With that problem solved I can get back to the main thing I want to implement: storing shortcuts to particular schedules on the main page. Easy access to the schedules you use most is essentially the whole point of the app so that’s a core feature and I’m really eager to make some progress on that – my goal is to have some version of that early next week.
Since last I’ve added an initial implementation of showing trips between a given start and endpoint. Also searching through possible endpoints works, sort of. (The app is really super slow in the recording because I was running a huge job on the same machine at the same time. D’oh!)
Since my last update I’ve spent time on three different things.
The first thing is that all my source code used to be publicly visible – anyone could find and read it all. It was just easier to to start out that way. But at this point I thought it best to make it all private, mainly because I have things that I’m not allowed to distribute – like configuration files derived from timetable data that doesn’t allow derived works to be distributed – that I’d like to have as part of the source code.
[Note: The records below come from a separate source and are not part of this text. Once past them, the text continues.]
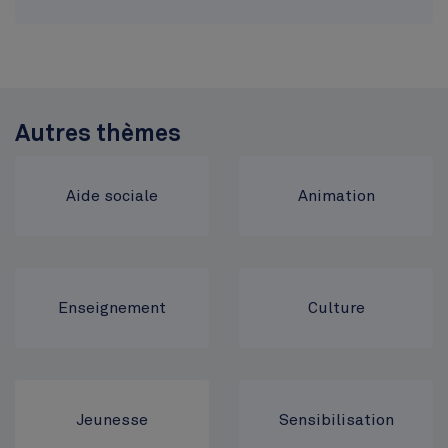
Cinquantenaire
Top
Autres thèmes
Aide sociale
Animation
Enseignement
Culture
Jeunesse
Sensibilisation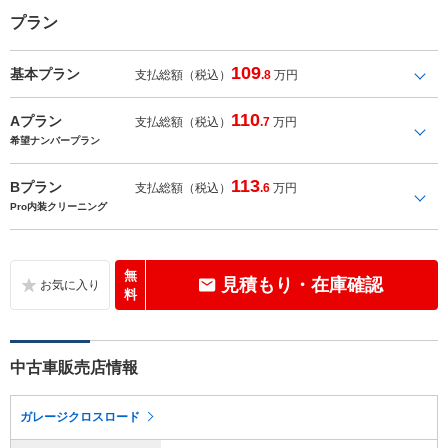
プラン
109
基本プラン
支払総額（税込）
.8
万円
110
Aプラン
支払総額（税込）
.7
万円
希望ナンバープラン
113
Bプラン
支払総額（税込）
.6
万円
Pro内装クリーニング
無
見積もり・在庫確認
料
中古車販売店情報
ガレージクロスロード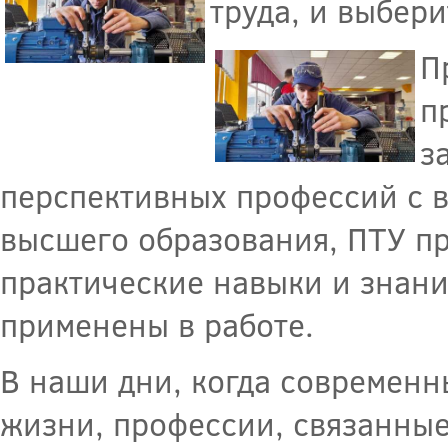
труда, и выбер
П
п
з
перспективных профессий с в
высшего образования, ПТУ пр
практические навыки и знани
применены в работе.
В наши дни, когда современн
жизни, профессии, связанны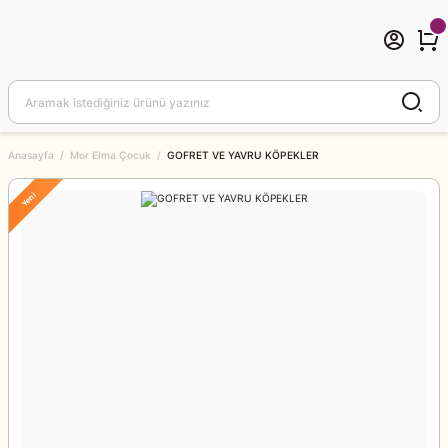
Anasayfa
Mor Elma Çocuk
GOFRET VE YAVRU KÖPEKLER
Yeni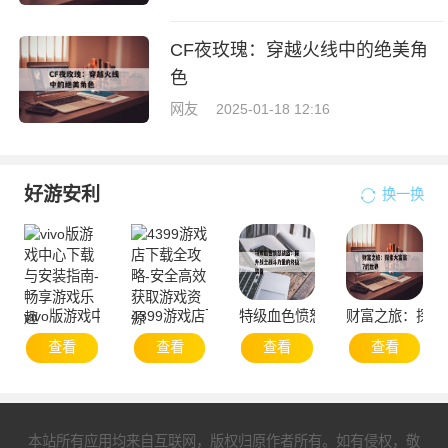
CF夜玫瑰：穿越火线中的绝美角
色
网友
2025-01-18 12:16
好游安利
换一换
vivo版游戏中心下载与安装指南-畅享游戏乐趣
4399游戏店下载全攻略-安全高效获取游戏资源
特级血色愤怒战盔：提升战士战
财富之旅：探索
查看
查看
查看
查看
本站所有应用均来自互联网，版权归原作者所有。如有侵权，敬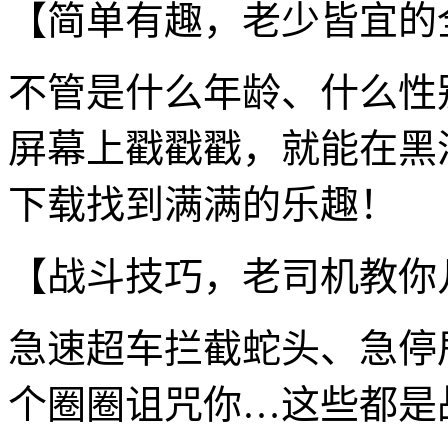
【简单有趣，老少皆宜的
不管是什么年龄、什么性
屏幕上戳戳戳，就能在黑泽
下载找到满满的乐趣！
【战斗技巧，老司机教你
急速超车拦截蛇头、急停
个圈圈诅咒你…这些都是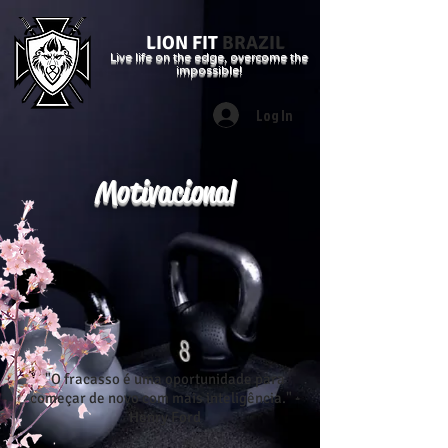
LION FIT
BRAZIL
Live life on the edge, overcome the
impossible!
Log In
Motivacional
"O fracasso é uma oportunidade para
começar de novo com mais inteligência." -
Henry Ford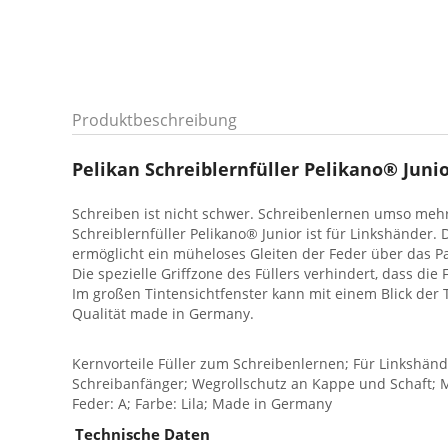
Produktbeschreibung
Pelikan Schreiblernfüller Pelikano® Junio
Schreiben ist nicht schwer. Schreibenlernen umso mehr.
Schreiblernfüller Pelikano® Junior ist für Linkshänder. 
ermöglicht ein müheloses Gleiten der Feder über das Pa
Die spezielle Griffzone des Füllers verhindert, dass di
Im großen Tintensichtfenster kann mit einem Blick der
Qualität made in Germany.
Kernvorteile Füller zum Schreibenlernen; Für Linkshände
Schreibanfänger; Wegrollschutz an Kappe und Schaft; Mi
Feder: A; Farbe: Lila; Made in Germany
Technische Daten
It took a fair amount of work because I have to reconfigure a bunch of things, but that’s done now.
Secondly I’ve been working on text search, basically searching for stops and routes by their name. There’s a lot of stops and I want searching through them to be fast – I want to show the search results immediately as you type into the search field. Figuring out how to support that that doesn’t require huge tables has taken some effort but I’ve come up with an approach that might work and have done most of the work of implementing it. What’s missing now is adding the search UI in the app. That’s why I say it might work, not that it does work, because I haven’t actually tried using it in practice so I don’t know if it’s fast enough yet. But that leads me to the third thing I’ve been working on.
I’ve now mostly implemented the UI I designed a couple of weeks ago and I have some new features where all that’s missing is implementing the UI. So I’ve been designing some new UI stuff, notably searching and showing both ends of a trip, both from- and to-, in the view. I also need a design for showing an individual trip with all the stops but I haven’t gotten to that yet.
The rest of this week I’ll work on implementing search and related things in the UI.